Showing five synchronized, normalized, executable prices per second - across multiple exchanges - is market data engineering.
If you’re serious about building:
- An arbitrage dashboard
- A cross-exchange analytics platform
- A trading comparison website
- A monitoring or alerting system
Then don’t start with frontend code.
Start with your data layer.
Because if your inputs are:
- Inconsistent
- Unsynchronized
- Stale
- Poorly normalized
Your spreads will look real, but they won’t be tradable.
And in cross-exchange trading, false spreads are worse than no spreads.
So here’s the practical move:
- Use standardized, multi-exchange real-time data
- Ensure symbols and timestamps are already normalized
- Verify you’re comparing executable prices (bid/ask, not just last trade)

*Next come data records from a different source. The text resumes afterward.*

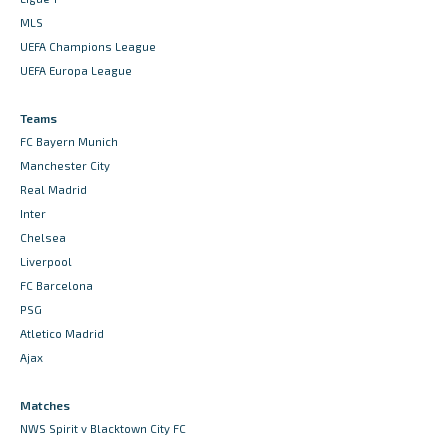
MLS
UEFA Champions League
UEFA Europa League
Teams
FC Bayern Munich
Manchester City
Real Madrid
Inter
Chelsea
Liverpool
FC Barcelona
PSG
Atletico Madrid
Ajax
Matches
NWS Spirit v Blacktown City FC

- Build your spread engine on top of that
If you want to build this properly, explore the WebSocket market data streams and exchange coverage in the CoinAPI docs, test 5+ exchanges in parallel, and see how clean, normalized feeds change your architecture immediately.
Because in cross-exchange trading, the spread is the product.
And your data layer decides whether that product is real, or fiction.